On a longstanding memetic plague in strategy.
I started working in strategy in 2010, give or take. I’d been in marketing communications for 3 years prior to that, across PR and a short stint client side at an events company, but really 2010 was my start as a strategist.
I mention this because Simon Sinek gave his initial TEDx talk in 2009. It’s been viewed more than 60 million times since, and was the starting point of an empire of “why”. As in: inspirational leadership, powerful brands, and big ideas all begin with purpose; why you do things, why you get up in the morning. “People don’t buy what you do, they buy why you do it”.
Brand Purpose has been a (maybe THE) defining idea in marketing during my career, has been the centre of a lot of great brand strategy work, and a lot of versions of the phrase “we exist to make your life better”. It has also ignited a thousand angry debates with those that lean more toward the marketing science / Ehrenberg-Bass style of strategy. My issue with it is much, much simpler.
I have never met anyone who bought a hamburger because of why McDonald’s made it.*
The obsession with purpose makes sense; the initial audience for all advertising work is someone who identifies deeply with the brand you are working on. A certain subset of CMO, Brand Manager, or anywhere in between is going to be more engaged with the idea they are changing the world, than they are with the idea that they have a slight functional advantage that can be used as a lever. Why is also a great way to elevate some products or processes. But I don’t think why really matters in most cases unless you’ve nailed what and how. Which, IMO, is pretty neglected.

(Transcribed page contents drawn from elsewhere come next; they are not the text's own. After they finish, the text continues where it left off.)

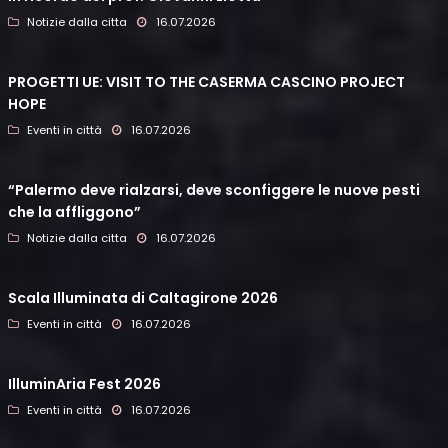
Notizie dalla citta
16.07.2026
PROGETTI UE: VISIT TO THE CASERMA CASCINO PROJECT
HOPE
Eventi in città
16.07.2026
“Palermo deve rialzarsi, deve sconfiggere le nuove pesti
che la affliggono”
Notizie dalla citta
16.07.2026
Scala Illuminata di Caltagirone 2026
Eventi in città
16.07.2026
IlluminAria Fest 2026
Eventi in città
16.07.2026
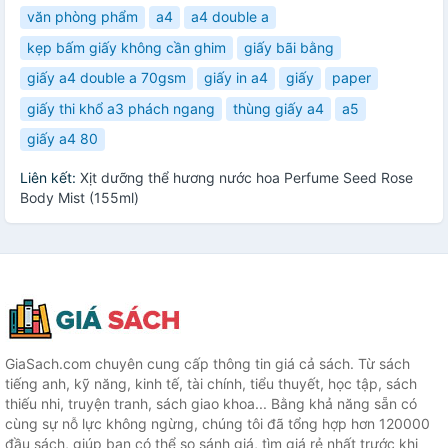
văn phòng phẩm
a4
a4 double a
kẹp bấm giấy không cần ghim
giấy bãi bằng
giấy a4 double a 70gsm
giấy in a4
giấy
paper
giấy thi khổ a3 phách ngang
thùng giấy a4
a5
giấy a4 80
Liên kết:
Xịt dưỡng thể hương nước hoa Perfume Seed Rose
Body Mist (155ml)
GiaSach.com chuyên cung cấp thông tin giá cả sách. Từ sách
tiếng anh, kỹ năng, kinh tế, tài chính, tiểu thuyết, học tập, sách
thiếu nhi, truyện tranh, sách giao khoa... Bằng khả năng sẵn có
cùng sự nỗ lực không ngừng, chúng tôi đã tổng hợp hơn 120000
đầu sách, giúp bạn có thể so sánh giá, tìm giá rẻ nhất trước khi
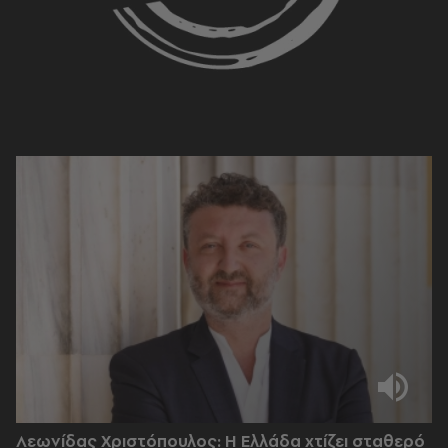
Λεωνίδας Χριστόπουλος: Η Ελλάδα χτίζει σταθερό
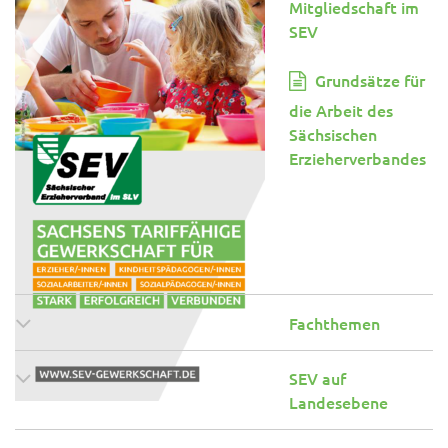
Mitgliedschaft im
SEV
Grundsätze für
die Arbeit des
Sächsischen
Erzieherverbandes
Fachthemen
SEV auf
Landesebene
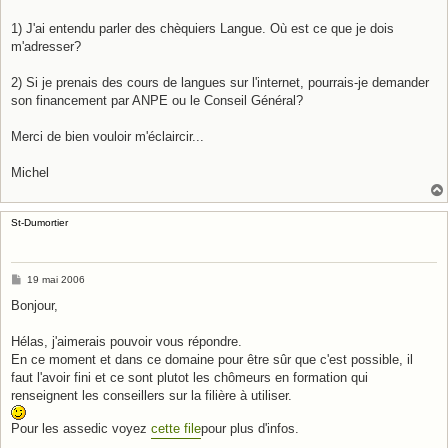
1) J'ai entendu parler des chèquiers Langue. Où est ce que je dois
m'adresser?
2) Si je prenais des cours de langues sur l'internet, pourrais-je demander
son financement par ANPE ou le Conseil Général?
Merci de bien vouloir m'éclaircir...
Michel
St-Dumortier
M
19 mai 2006
e
s
Bonjour,
s
a
g
Hélas, j'aimerais pouvoir vous répondre.
e
En ce moment et dans ce domaine pour être sûr que c'est possible, il
faut l'avoir fini et ce sont plutot les chômeurs en formation qui
renseignent les conseillers sur la filière à utiliser.
Pour les assedic voyez
cette file
pour plus d'infos.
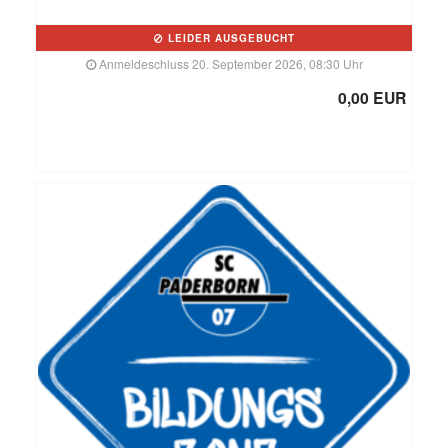
LEIDER AUSGEBUCHT
Anmeldeschluss 20. September 2026, 08:30 Uhr
0,00 EUR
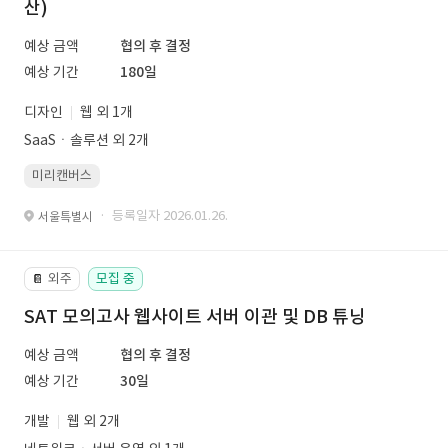
산)
예상 금액
협의 후 결정
예상 기간
180일
디자인
웹 외 1개
SaaSㆍ솔루션 외 2개
미리캔버스
· 등록일자 2026.01.26.
서울특별시
외주
모집 중
📔
SAT 모의고사 웹사이트 서버 이관 및 DB 튜닝
예상 금액
협의 후 결정
예상 기간
30일
개발
웹 외 2개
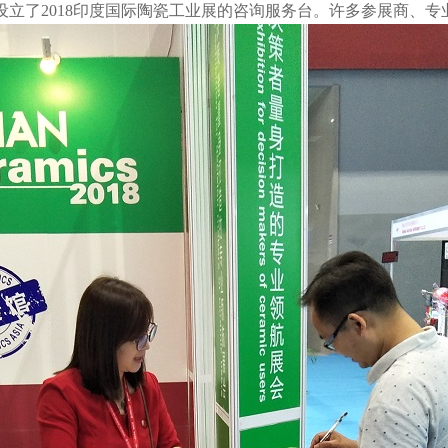
设立了
2018
印度国际陶瓷工业展的咨询服务台。许多参展商、专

If Purpose is why, then Product/Benefit is what and Process/Craft is how. I think there’s more to be done, in most cases, with what and how, than there is with why.
When I say What, I don’t mean just selling the product itself, but the impact of the product. For all the talk of Nike’s world-beating brand purpose, the subtext is clear: we will make you a better athlete. That’s the promise of Air, of Flyknit, of React and of DryFit. Baked into the product is a narrative of what you’re actually buying, and it’s not a higher ideal. A strategy about what is a story about “From X / To Y”. That can be about changing a situation, a belief, or a person. But it’s inherently more impactful to say you run a food bank than it is to say that no one should go hungry. A strategy based around What, is a strategy based around actions, not just beliefs. And there’s a tendency to believe that these things are just proof points for a higher ideal, rather than a story unto themselves.

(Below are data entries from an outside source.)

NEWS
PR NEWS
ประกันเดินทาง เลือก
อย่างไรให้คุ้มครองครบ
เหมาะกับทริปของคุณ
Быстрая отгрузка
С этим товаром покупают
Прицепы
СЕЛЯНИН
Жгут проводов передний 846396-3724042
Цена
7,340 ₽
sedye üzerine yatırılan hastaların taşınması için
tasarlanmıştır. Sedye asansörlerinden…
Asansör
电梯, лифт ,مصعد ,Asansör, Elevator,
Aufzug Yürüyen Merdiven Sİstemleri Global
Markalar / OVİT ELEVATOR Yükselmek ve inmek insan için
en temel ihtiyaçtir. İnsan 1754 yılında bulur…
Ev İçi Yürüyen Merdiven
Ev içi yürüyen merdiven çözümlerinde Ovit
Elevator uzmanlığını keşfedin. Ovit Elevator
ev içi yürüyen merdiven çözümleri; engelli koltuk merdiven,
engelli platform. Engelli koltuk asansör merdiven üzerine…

Every luxury brand in the world tells a story about heritage that is confused with a story about purpose. But usually these are actually stories about How, about craft and process; you care that Hermes started making harnesses in 1837 not because you admire a passion for the equestrian, but because 186 years of continuous leather working tells you that they have figured out some magical stuff along the way. The how of things is always a better demonstration of belief and purpose than any statement; if you spend a full year making each product so precisely it can function for decades, telling that story is infinitely more persuasive than saying “it’s a product you can have for a lifetime”. We’ve confused a time of shorter attention spans with a requirement for dumber messages - but extraordinary claims require extraordinary evidence.
My problem, then, is that Why is actually a question, to which What and How are answers. I’m not actually blaming Sinek for a decade plus of sub-par marketing, because his point was to START with why, not finish there. The problem is, with budgets, media placements, and timelines shrinking, there’s a tendency to just start and… keep starting.

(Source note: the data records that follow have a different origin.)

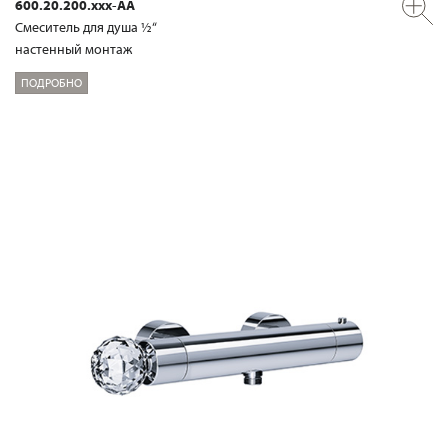
600.20.200.xxx-AA
Смеситель для душа ½“
настенный монтаж
ПОДРОБНО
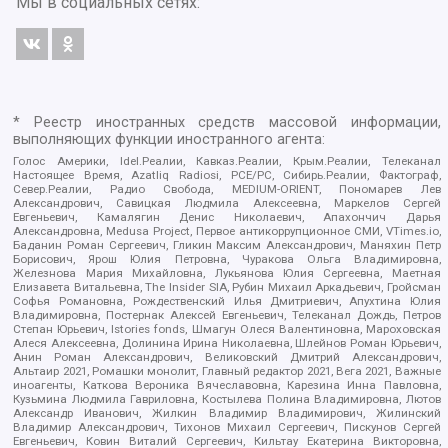
Мы в социальных сетях:
* Реестр иностранных средств массовой информации,
выполняющих функции иностранного агента:
Голос Америки, Idel.Реалии, Кавказ.Реалии, Крым.Реалии, Телеканал
Настоящее Время, Azatliq Radiosi, PCE/PC, Сибирь.Реалии, Фактограф,
Север.Реалии, Радио Свобода, MEDIUM-ORIENT, Пономарев Лев
Александрович, Савицкая Людмила Алексеевна, Маркелов Сергей
Евгеньевич, Камалягин Денис Николаевич, Апахончич Дарья
Александровна, Medusa Project, Первое антикоррупционное СМИ, VTimes.io,
Баданин Роман Сергеевич, Гликин Максим Александрович, Маняхин Петр
Борисович, Ярош Юлия Петровна, Чуракова Ольга Владимировна,
Железнова Мария Михайловна, Лукьянова Юлия Сергеевна, Маетная
Елизавета Витальевна, The Insider SIA, Рубин Михаил Аркадьевич, Гройсман
Софья Романовна, Рождественский Илья Дмитриевич, Апухтина Юлия
Владимировна, Постернак Алексей Евгеньевич, Телеканал Дождь, Петров
Степан Юрьевич, Istories fonds, Шмагун Олеся Валентиновна, Мароховская
Алеся Алексеевна, Долинина Ирина Николаевна, Шлейнов Роман Юрьевич,
Анин Роман Александрович, Великовский Дмитрий Александрович,
Альтаир 2021, Ромашки монолит, Главный редактор 2021, Вега 2021, Важные
иноагенты, Каткова Вероника Вячеславовна, Карезина Инна Павловна,
Кузьмина Людмила Гавриловна, Костылева Полина Владимировна, Лютов
Александр Иванович, Жилкин Владимир Владимирович, Жилинский
Владимир Александрович, Тихонов Михаил Сергеевич, Пискунов Сергей
Евгеньевич, Ковин Виталий Сергеевич, Кильтау Екатерина Викторовна,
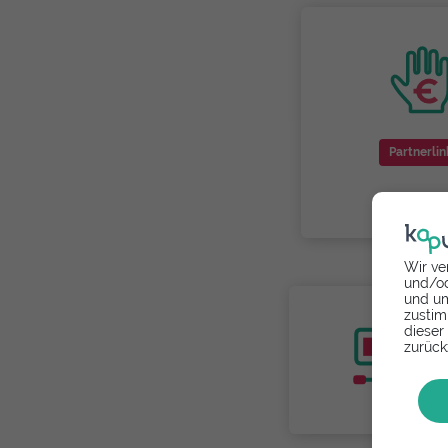
Partnerlin
Wir ve
und/od
und um
zustim
dieser
zurück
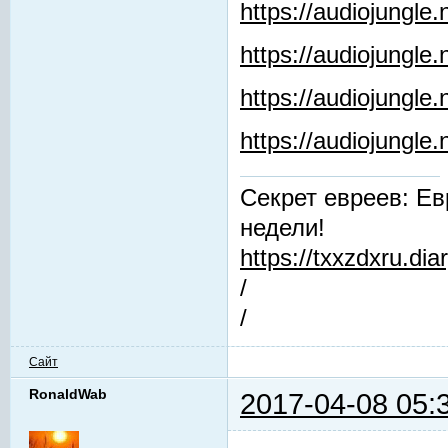
https://audiojungle
https://audiojungle.
https://audiojungle
https://audiojungl
Секрет евреев: Ев
недели!
https://txxzdxru.di
/
/
Сайт
RonaldWab
2017-04-08 05:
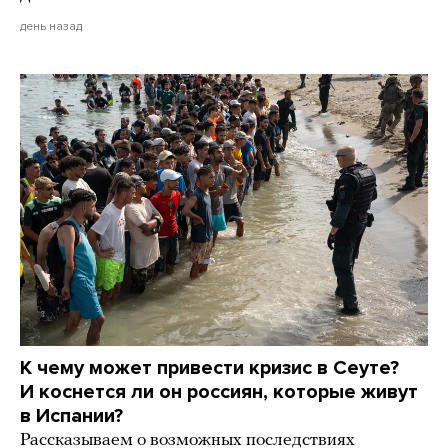
день назад
К чему может привести кризис в Сеуте?
И коснется ли он россиян, которые живут
в Испании?
Рассказываем о возможных последствиях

A better approach would be to channel great fictional characters, and understand that your motivations should be kept for yourself and those you trust most in the world. Your actions, however - what you do and how you do it - are what you will always be judged on. Batman saves the day, he doesn’t stop every person in distress into to tell them that his parents were murdered.
Most brands could stand to be more like Batman.
*I can speak to this with some small amount of authority, I’ve won awards for work selling McDonald’s hamburgers.